**Task**.
Give back exactly the lines of the material below that start at the line containing "Authorities, health boards, health" and end at the line containing "to Aberdeenshire Council.", and no others.

-=-=-

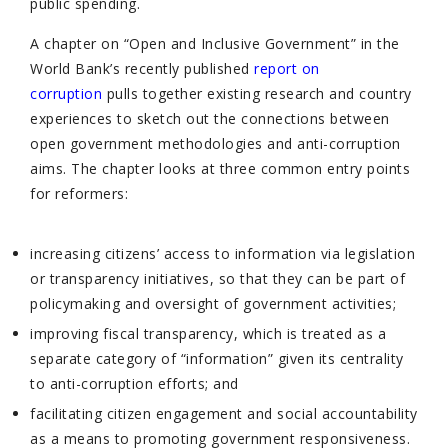
public spending.
A chapter on “Open and Inclusive Government” in the
World Bank’s recently published
report on
corruption
pulls together existing research and country
experiences to sketch out the connections between
open government methodologies and anti-corruption
aims. The chapter looks at three common entry points
for reformers:
increasing citizens’ access to information via legislation
or transparency initiatives, so that they can be part of
policymaking and oversight of government activities;
improving fiscal transparency, which is treated as a
separate category of “information” given its centrality
to anti-corruption efforts; and
facilitating citizen engagement and social accountability
as a means to promoting government responsiveness.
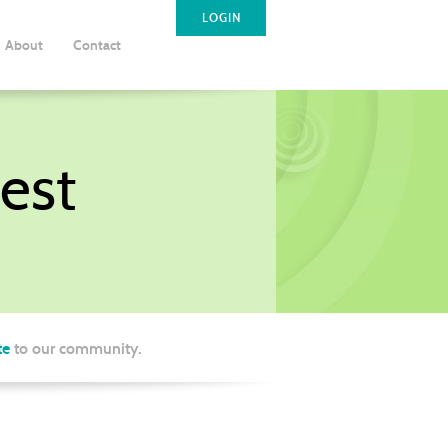
LOGIN
About
Contact
est
te
to our community.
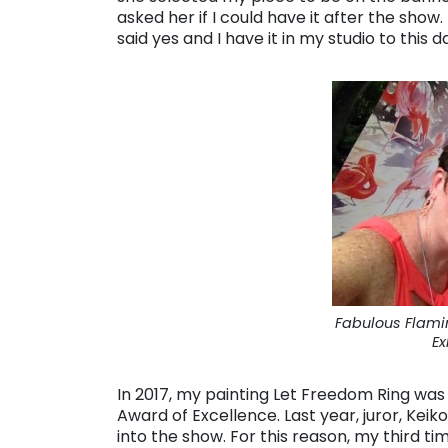
asked her if I could have it after the show.
said yes and I have it in my studio to this d
Fabulous Flami
Ex
In 2017, my painting Let Freedom Ring was j
Award of Excellence. Last year, juror, Ke
into the show. For this reason, my third 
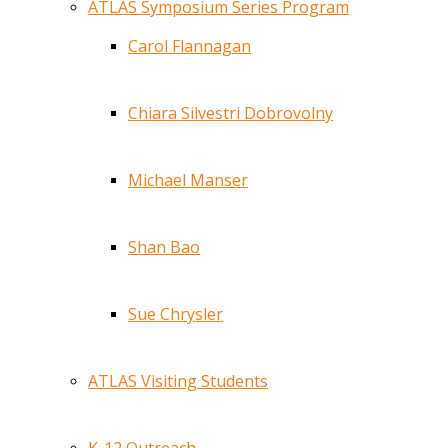
ATLAS Symposium Series Program
Carol Flannagan
Chiara Silvestri Dobrovolny
Michael Manser
Shan Bao
Sue Chrysler
ATLAS Visiting Students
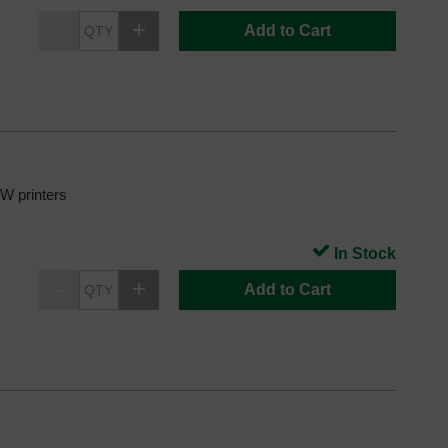
Add to Cart
 printers
In Stock
Add to Cart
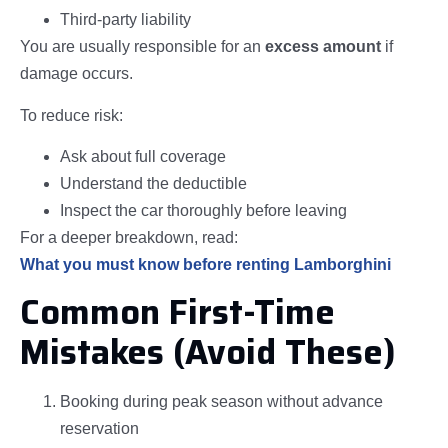
Third-party liability
You are usually responsible for an
excess amount
if
damage occurs.
To reduce risk:
Ask about full coverage
Understand the deductible
Inspect the car thoroughly before leaving
For a deeper breakdown, read:
What you must know before renting Lamborghini
Common First-Time
Mistakes (Avoid These)
Booking during peak season without advance
reservation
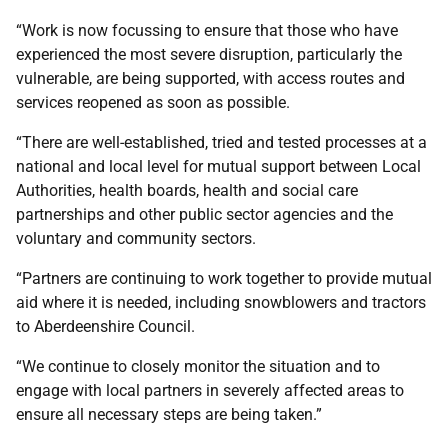
“Work is now focussing to ensure that those who have
experienced the most severe disruption, particularly the
vulnerable, are being supported, with access routes and
services reopened as soon as possible.
“There are well-established, tried and tested processes at a
national and local level for mutual support between Local
Authorities, health boards, health and social care
partnerships and other public sector agencies and the
voluntary and community sectors.
“Partners are continuing to work together to provide mutual
aid where it is needed, including snowblowers and tractors
to Aberdeenshire Council.
“We continue to closely monitor the situation and to
engage with local partners in severely affected areas to
ensure all necessary steps are being taken.”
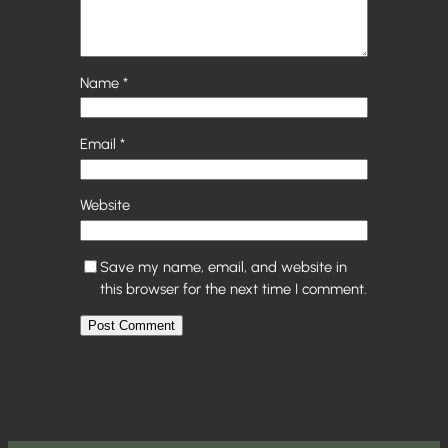
Name
*
Email
*
Website
Save my name, email, and website in
this browser for the next time I comment.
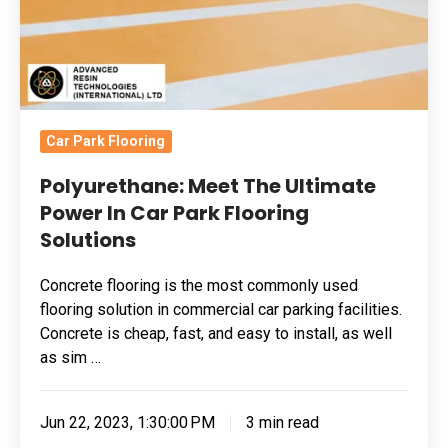
Car
Park
Flooring
Solutions
Car Park Flooring
Polyurethane: Meet The Ultimate
Power In Car Park Flooring
Solutions
Concrete flooring is the most commonly used
flooring solution in commercial car parking facilities.
Concrete is cheap, fast, and easy to install, as well
as sim …
Jun 22, 2023, 1:30:00 PM
3 min read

-=-=-

**Response area**.
Authorities, health boards, health and social care
partnerships and other public sector agencies and the
voluntary and community sectors.
“Partners are continuing to work together to provide mutual
aid where it is needed, including snowblowers and tractors
to Aberdeenshire Council.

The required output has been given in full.